BEGIN Data for analysis
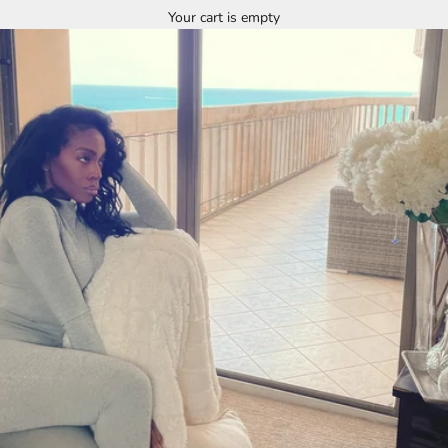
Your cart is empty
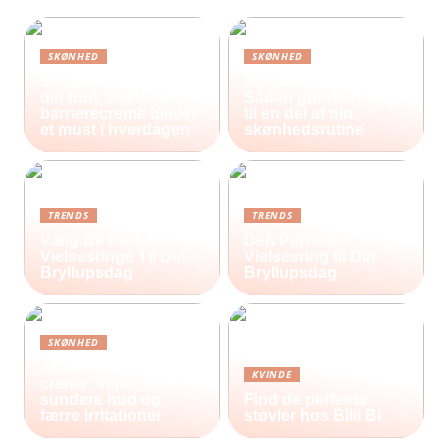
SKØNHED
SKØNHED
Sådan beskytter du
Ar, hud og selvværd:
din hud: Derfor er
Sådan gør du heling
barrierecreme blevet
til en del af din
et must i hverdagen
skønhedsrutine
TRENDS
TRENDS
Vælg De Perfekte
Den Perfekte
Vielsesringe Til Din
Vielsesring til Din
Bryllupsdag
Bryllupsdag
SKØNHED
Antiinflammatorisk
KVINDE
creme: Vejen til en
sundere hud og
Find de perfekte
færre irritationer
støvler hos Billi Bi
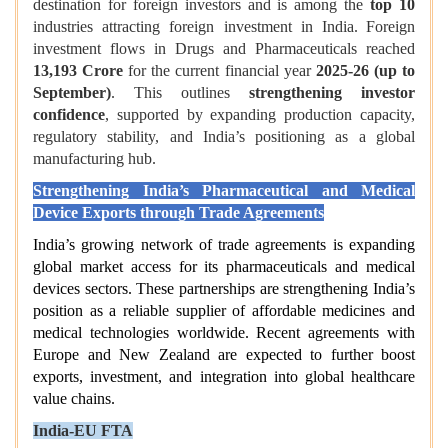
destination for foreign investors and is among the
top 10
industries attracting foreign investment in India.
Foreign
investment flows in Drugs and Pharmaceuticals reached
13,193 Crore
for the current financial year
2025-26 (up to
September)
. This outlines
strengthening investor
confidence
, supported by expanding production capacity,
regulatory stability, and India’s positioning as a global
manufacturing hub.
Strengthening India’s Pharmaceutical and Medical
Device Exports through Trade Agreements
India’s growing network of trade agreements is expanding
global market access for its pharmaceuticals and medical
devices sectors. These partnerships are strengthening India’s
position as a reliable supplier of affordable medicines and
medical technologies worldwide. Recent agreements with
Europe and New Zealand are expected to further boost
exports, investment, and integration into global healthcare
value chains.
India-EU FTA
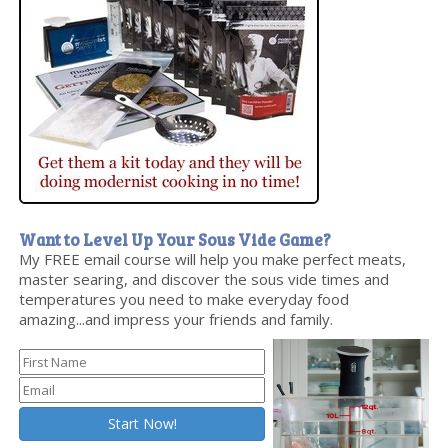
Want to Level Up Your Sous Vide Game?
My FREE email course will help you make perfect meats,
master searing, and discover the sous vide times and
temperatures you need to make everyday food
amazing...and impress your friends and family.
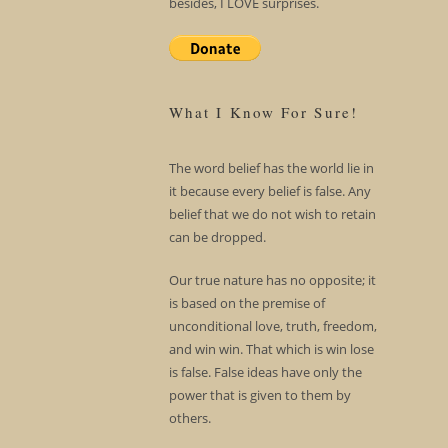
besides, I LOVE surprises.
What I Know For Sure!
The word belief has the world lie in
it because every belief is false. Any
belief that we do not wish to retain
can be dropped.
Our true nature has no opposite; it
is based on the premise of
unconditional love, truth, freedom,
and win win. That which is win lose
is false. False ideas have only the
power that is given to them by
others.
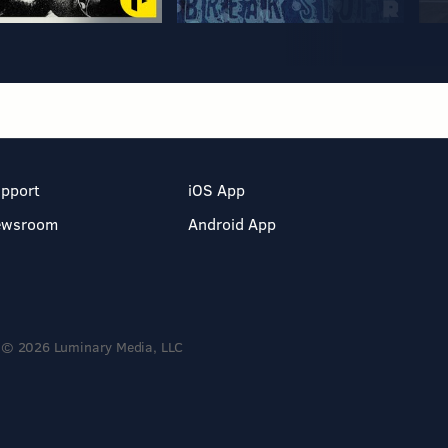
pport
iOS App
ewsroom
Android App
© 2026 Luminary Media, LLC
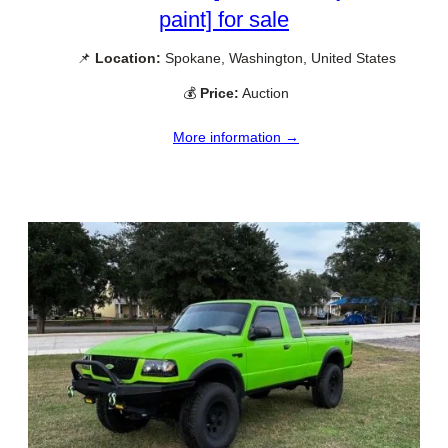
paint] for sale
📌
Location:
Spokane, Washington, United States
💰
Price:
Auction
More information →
END Data for analysis
Copy only the lines in the listing that contain "India".

**Worked solution:**
industries attracting foreign investment in India.
regulatory stability, and India’s positioning as a global
Strengthening India’s Pharmaceutical and Medical
India’s growing network of trade agreements is expanding
devices sectors. These partnerships are strengthening India’s
India-EU FTA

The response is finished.